### Extracted entries

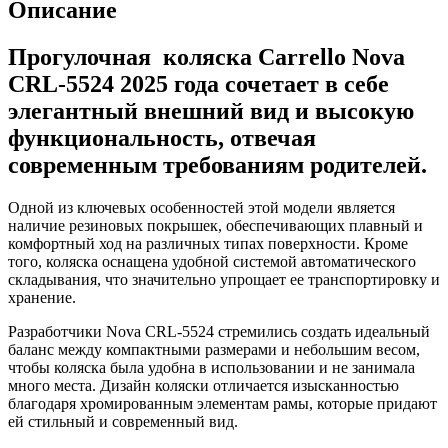
Описание
5524
/
Прогулочная коляска Carrello Nova
2025,
Vinyl
CRL-5524 2025 года сочетает в себе
Black
элегантный внешний вид и высокую
(Черный)
функциональность, отвечая
современным требованиям родителей.
Одной из ключевых особенностей этой модели является
наличие резиновых покрышек, обеспечивающих плавный и
комфортный ход на различных типах поверхности. Кроме
того, коляска оснащена удобной системой автоматического
складывания, что значительно упрощает ее транспортировку и
хранение.
Разработчики Nova CRL-5524 стремились создать идеальный
баланс между компактными размерами и небольшим весом,
чтобы коляска была удобна в использовании и не занимала
много места. Дизайн коляски отличается изысканностью
благодаря хромированным элементам рамы, которые придают
ей стильный и современный вид.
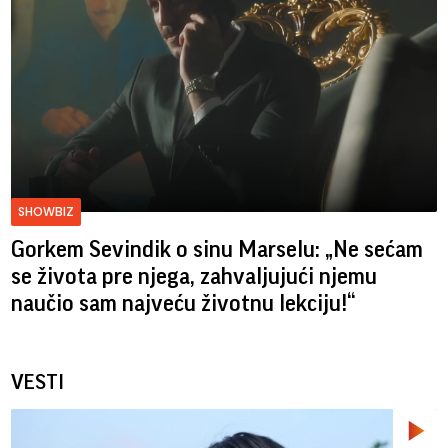
SHOWBIZ
Gorkem Sevindik o sinu Marselu: „Ne sećam
se života pre njega, zahvaljujući njemu
naučio sam najveću životnu lekciju!“
VESTI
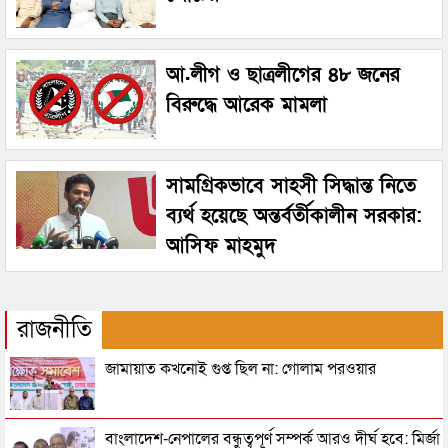
আ.লীগ ও ছাত্রলীগের ৪৮ জনের
বিরুদ্ধে আরেক মামলা
সামগ্রিকভাবে সাহসী সিদ্ধান্ত নিতে
ব্যর্থ হয়েছে অন্তর্বর্তীকালীন সরকার:
আসিফ মাহমুদ
রাজনীতি
জামায়াত কখনোই গুপ্ত ছিল না: গোলাম পরওয়ার
বাংলাদেশ-নেপালের বন্ধুত্বপূর্ণ সম্পর্ক আরও দীর্ঘ হবে: মির্জা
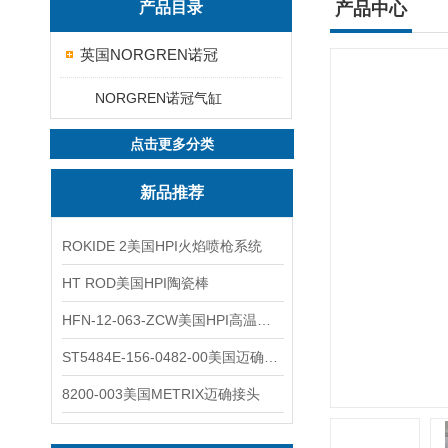
产品目录
产品中心
英国NORGREN诺冠
NORGREN诺冠气缸
点击更多分类
新品推荐
ROKIDE 2美国HPI火焰喷枪系统
HT ROD美国HPI陶瓷棒
HFN-12-063-ZCW美国HPI高温应变片
ST5484E-156-0482-00美国迈确METRIX振动变送器
8200-003美国METRIX迈确接头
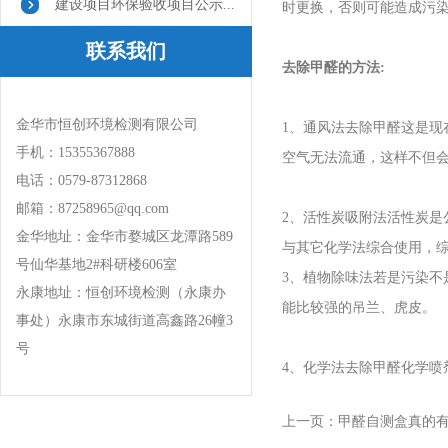
建设项目环保验收项目公示...
时更换，否则可能造成污
联系我们
去除甲醛的方法:
金华市恒创环境检测有限公司
1、通风法去除甲醛这是
手机：15355367888
空气无法流通，这样不但
电话：0579-87312868
邮箱：87258965@qq.com
2、活性炭吸附法活性炭是
金华地址：金华市婺城区龙潭路589
与其它化学法综合使用，
号仙华基地2#科研楼606室
3、植物除味法若是污染不
永康地址：恒创环境检测（永康办
能比较强的吊兰、虎皮。
事处）永康市东城街道高鑫路26幢3
号
4、化学法去除甲醛化学
上一页：
甲醛自测盒真的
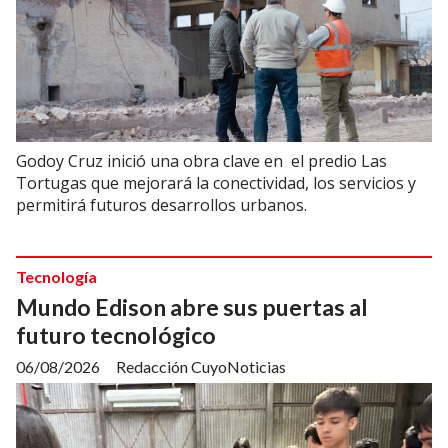
Godoy Cruz inició una obra clave en el predio Las
Tortugas que mejorará la conectividad, los servicios y
permitirá futuros desarrollos urbanos.
Tecnología
Mundo Edison abre sus puertas al
futuro tecnológico
06/08/2026
Redacción CuyoNoticias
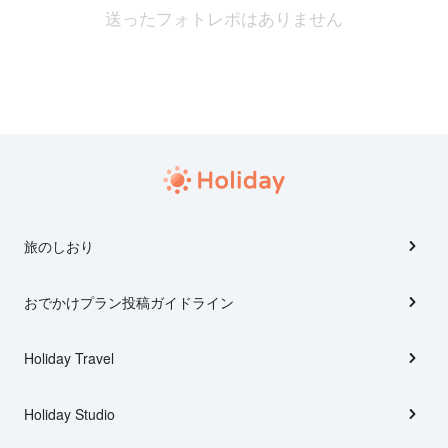
送ったフォトレポはありません
旅のしおり
おでかけプラン投稿ガイドライン
Holiday Travel
Holiday Studio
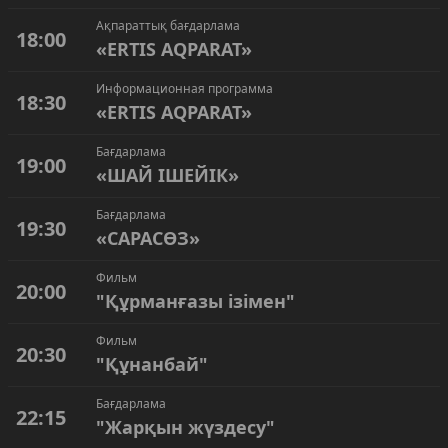
Ақпараттық бағдарлама
18:00
«ERTIS AQPARAT»
Информационная программа
18:30
«ERTIS AQPARAT»
Бағдарлама
19:00
«ШАЙ ІШЕЙІК»
Бағдарлама
19:30
«САРАСӨЗ»
Фильм
20:00
"Құрманғазы ізімен"
Фильм
20:30
"Құнанбай"
Бағдарлама
22:15
"Жарқын жүздесу"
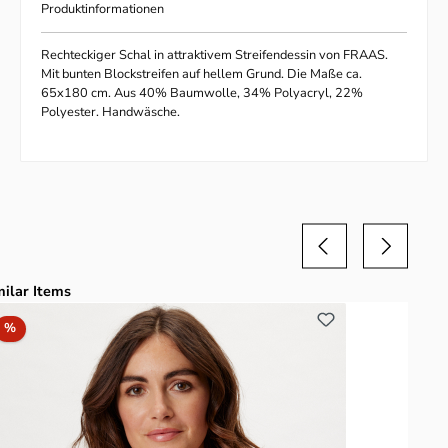
Produktinformationen
Rechteckiger Schal in attraktivem Streifendessin von FRAAS.
Mit bunten Blockstreifen auf hellem Grund. Die Maße ca.
65x180 cm. Aus 40% Baumwolle, 34% Polyacryl, 22%
Polyester. Handwäsche.
duktgalerie überspringen
milar Items
Rabatt
%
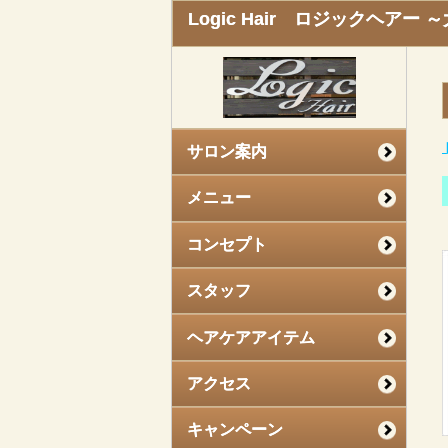
Logic Hair ロジックヘア
サロン案内
メニュー
コンセプト
スタッフ
ヘアケアアイテム
アクセス
キャンペーン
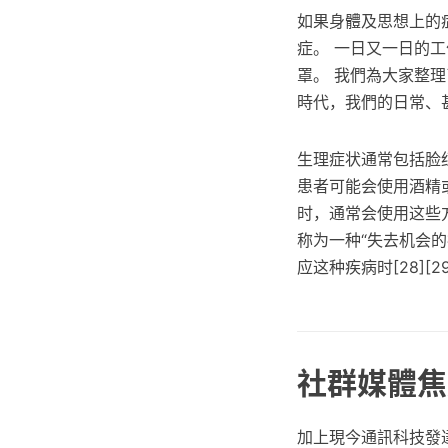
如果身體及思想上的
症。 一日又一日的
罩。 我們為大家整
時代，我們的日常、
生理症状通常包括脸
患者可能会使用酒精
时，通常会使用这些
称为一种“失去机会的疾病（
应这种疾病时[28][29
社群媒體焦
加上現今通訊科技發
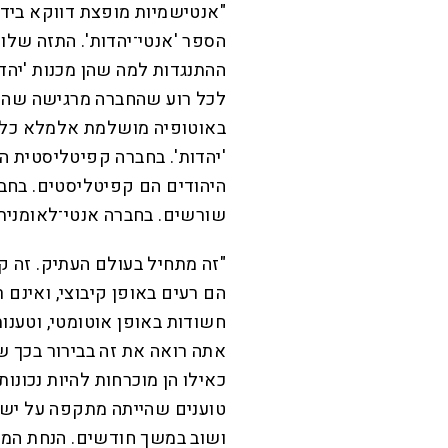
"אנטישמיות מופצת דווקא בידי 
הספר 'אנטי־יהדות'. התזה שלו
ההתנגדות למה שהן מכנות 'יהד
לכל רוע שהחברה מרגישה שהיא 
באוטופיה מושלמת אלמלא כל מ
'יהדות'. בחברה קפיטליסטית הי
היהודים הם קפיטליסטים. בחבר
שורשים. בחברה אנטי־לאומנית 
"זה מתחיל בעולם העתיק. זה ק
הם רעים באופן קיבוצי, ואינם
חשודות באופן אוטומטי, וטענות
אתה רואה את זה בבירור בכך 
כאילו הן מוכרחות להיות נכונות
טוענים שהייתה מתקפה על ישר
ושוב במשך חודשים. הנחת המ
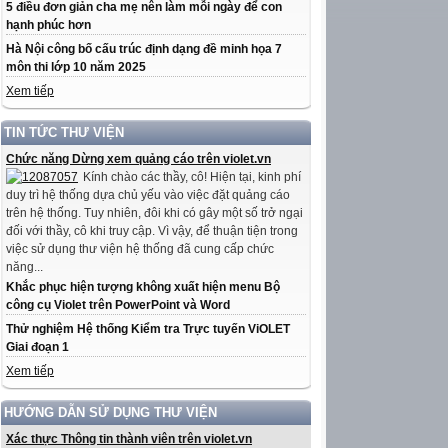
5 điều đơn giản cha mẹ nên làm mỗi ngày để con
hạnh phúc hơn
Hà Nội công bố cấu trúc định dạng đề minh họa 7
môn thi lớp 10 năm 2025
Xem tiếp
TIN TỨC THƯ VIỆN
Chức năng Dừng xem quảng cáo trên violet.vn
Kính chào các thầy, cô! Hiện tại, kinh phí
duy trì hệ thống dựa chủ yếu vào việc đặt quảng cáo
trên hệ thống. Tuy nhiên, đôi khi có gây một số trở ngại
đối với thầy, cô khi truy cập. Vì vậy, để thuận tiện trong
việc sử dụng thư viện hệ thống đã cung cấp chức
năng...
Khắc phục hiện tượng không xuất hiện menu Bộ
công cụ Violet trên PowerPoint và Word
Thử nghiệm Hệ thống Kiểm tra Trực tuyến ViOLET
Giai đoạn 1
Xem tiếp
HƯỚNG DẪN SỬ DỤNG THƯ VIỆN
Xác thực Thông tin thành viên trên violet.vn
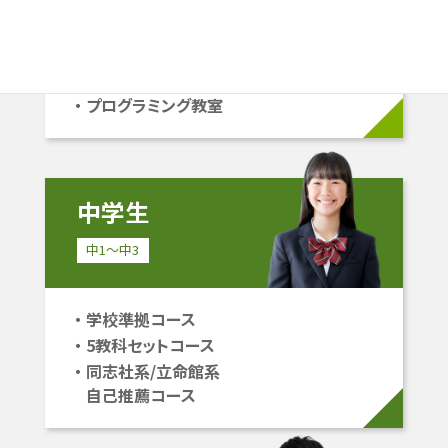
学校準拠コース
中学受験コース
立命館系自己推薦コース
プログラミング教室
中学生
中1〜中3
学校準拠コース
5教科セットコース
同志社系/立命館系
自己推薦コース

######

» **Your instructions**: Using the listing above, locate the lines that hold "בחברה" and copy each one.

» **Solution for this exercise**:
'יהדות'. בחברה קפיטליסטית הי
שורשים. בחברה אנטי־לאומנית 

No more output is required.